Stored entries:
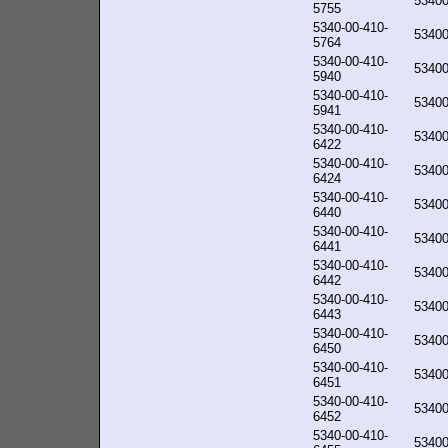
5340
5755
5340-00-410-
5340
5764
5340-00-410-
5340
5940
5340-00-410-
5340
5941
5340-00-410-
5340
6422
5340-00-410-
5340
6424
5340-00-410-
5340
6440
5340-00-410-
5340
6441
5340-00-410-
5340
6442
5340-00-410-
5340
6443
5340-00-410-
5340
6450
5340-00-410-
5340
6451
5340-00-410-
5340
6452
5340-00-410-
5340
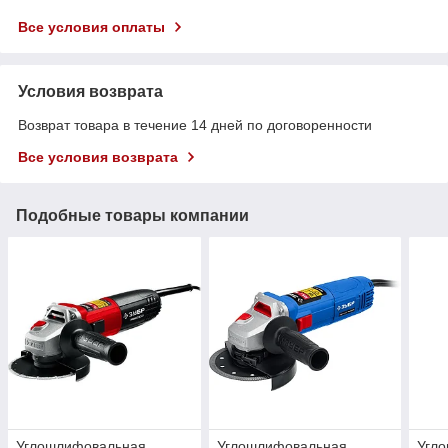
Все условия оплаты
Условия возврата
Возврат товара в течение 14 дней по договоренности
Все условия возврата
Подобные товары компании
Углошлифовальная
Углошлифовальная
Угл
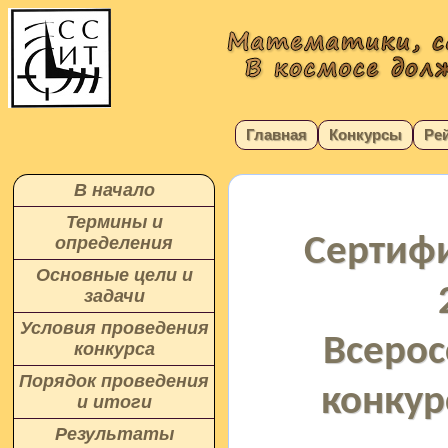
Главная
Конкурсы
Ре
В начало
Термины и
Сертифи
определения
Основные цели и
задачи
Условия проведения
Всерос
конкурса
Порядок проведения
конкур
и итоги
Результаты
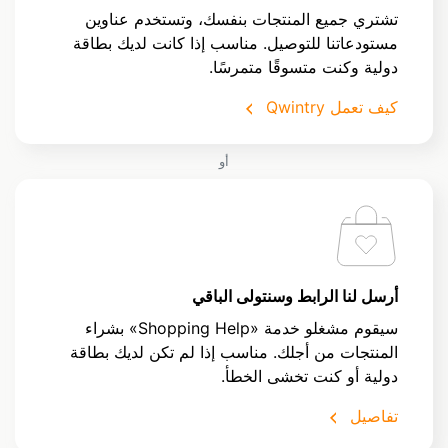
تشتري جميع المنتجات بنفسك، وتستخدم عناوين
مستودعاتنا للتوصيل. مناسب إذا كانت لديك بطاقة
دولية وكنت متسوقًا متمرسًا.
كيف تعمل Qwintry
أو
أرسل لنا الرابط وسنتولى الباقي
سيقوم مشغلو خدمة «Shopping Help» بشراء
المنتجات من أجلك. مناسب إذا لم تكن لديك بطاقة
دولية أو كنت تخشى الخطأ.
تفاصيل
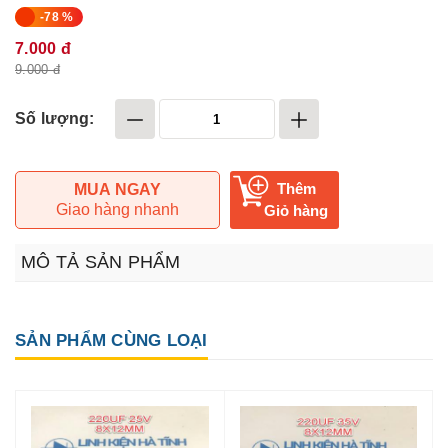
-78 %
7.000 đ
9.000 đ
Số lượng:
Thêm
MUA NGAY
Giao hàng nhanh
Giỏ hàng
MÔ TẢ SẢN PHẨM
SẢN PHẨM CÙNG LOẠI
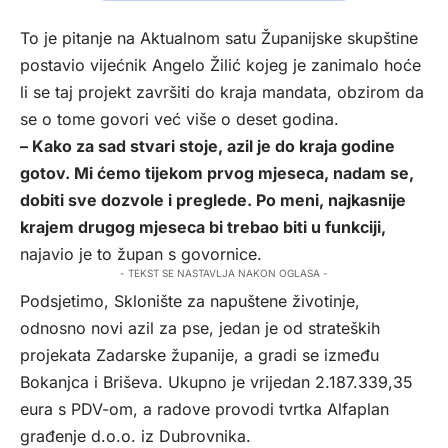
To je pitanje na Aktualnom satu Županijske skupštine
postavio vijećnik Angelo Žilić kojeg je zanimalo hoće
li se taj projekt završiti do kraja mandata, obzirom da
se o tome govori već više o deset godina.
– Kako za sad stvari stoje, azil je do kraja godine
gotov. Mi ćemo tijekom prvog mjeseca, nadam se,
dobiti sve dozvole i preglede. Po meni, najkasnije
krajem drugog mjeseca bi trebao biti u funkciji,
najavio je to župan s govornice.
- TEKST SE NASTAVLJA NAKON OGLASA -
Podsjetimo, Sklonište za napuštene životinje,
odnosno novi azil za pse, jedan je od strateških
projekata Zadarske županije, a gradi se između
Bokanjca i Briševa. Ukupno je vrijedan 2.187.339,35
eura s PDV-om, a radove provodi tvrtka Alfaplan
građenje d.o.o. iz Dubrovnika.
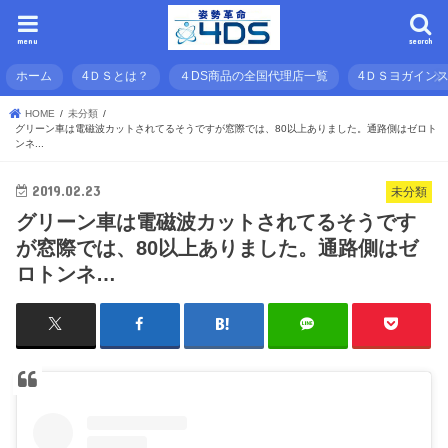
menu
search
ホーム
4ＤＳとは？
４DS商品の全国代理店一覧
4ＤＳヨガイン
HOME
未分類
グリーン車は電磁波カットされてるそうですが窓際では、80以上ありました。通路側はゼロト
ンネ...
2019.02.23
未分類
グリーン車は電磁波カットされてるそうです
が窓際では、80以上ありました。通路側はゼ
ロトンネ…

WORK REQUIRED
Give back all the records as they stand, but with no pictures in the copy.

SOLUTION TO THE PROBLEM
5340
5755
5340-00-410-
5340
5764
5340-00-410-
5340
5940
5340-00-410-
5340
5941
5340-00-410-
5340
6422
5340-00-410-
5340
6424
5340-00-410-
5340
6440
5340-00-410-
5340
6441
5340-00-410-
5340
6442
5340-00-410-
5340
6443
5340-00-410-
5340
6450
5340-00-410-
5340
6451
5340-00-410-
5340
6452
5340-00-410-
5340
Все условия оплаты
Условия возврата
Возврат товара в течение 14 дней по договоренности
Все условия возврата
Подобные товары компании
Углошлифовальная
Углошлифовальная
Угл
Главная
Конкурсы
Ре
В начало
Термины и
Сертифи
определения
Основные цели и
задачи
Условия проведения
Всерос
конкурса
Порядок проведения
конкур
и итоги
Результаты
تشتري جميع المنتجات بنفسك، وتستخدم عناوين
مستودعاتنا للتوصيل. مناسب إذا كانت لديك بطاقة
دولية وكنت متسوقًا متمرسًا.
كيف تعمل Qwintry
أو
أرسل لنا الرابط وسنتولى الباقي
سيقوم مشغلو خدمة «Shopping Help» بشراء
المنتجات من أجلك. مناسب إذا لم تكن لديك بطاقة
دولية أو كنت تخشى الخطأ.
تفاصيل
-78 %
7.000 đ
9.000 đ
Số lượng:
Thêm
MUA NGAY
Giao hàng nhanh
Giỏ hàng
MÔ TẢ SẢN PHẨM
SẢN PHẨM CÙNG LOẠI
To je pitanje na Aktualnom satu Županijske skupštine
postavio vijećnik Angelo Žilić kojeg je zanimalo hoće
li se taj projekt završiti do kraja mandata, obzirom da
se o tome govori već više o deset godina.
– Kako za sad stvari stoje, azil je do kraja godine
gotov. Mi ćemo tijekom prvog mjeseca, nadam se,
dobiti sve dozvole i preglede. Po meni, najkasnije
krajem drugog mjeseca bi trebao biti u funkciji,
najavio je to župan s govornice.
- TEKST SE NASTAVLJA NAKON OGLASA -
Podsjetimo, Sklonište za napuštene životinje,
odnosno novi azil za pse, jedan je od strateških
projekata Zadarske županije, a gradi se između
Bokanjca i Briševa. Ukupno je vrijedan 2.187.339,35
eura s PDV-om, a radove provodi tvrtka Alfaplan
građenje d.o.o. iz Dubrovnika.
menu
search
ホーム
4ＤＳとは？
４DS商品の全国代理店一覧
4ＤＳヨガイン
HOME
未分類
グリーン車は電磁波カットされてるそうですが窓際では、80以上ありました。通路側はゼロト
ンネ...
2019.02.23
未分類
グリーン車は電磁波カットされてるそうです
が窓際では、80以上ありました。通路側はゼ
ロトンネ…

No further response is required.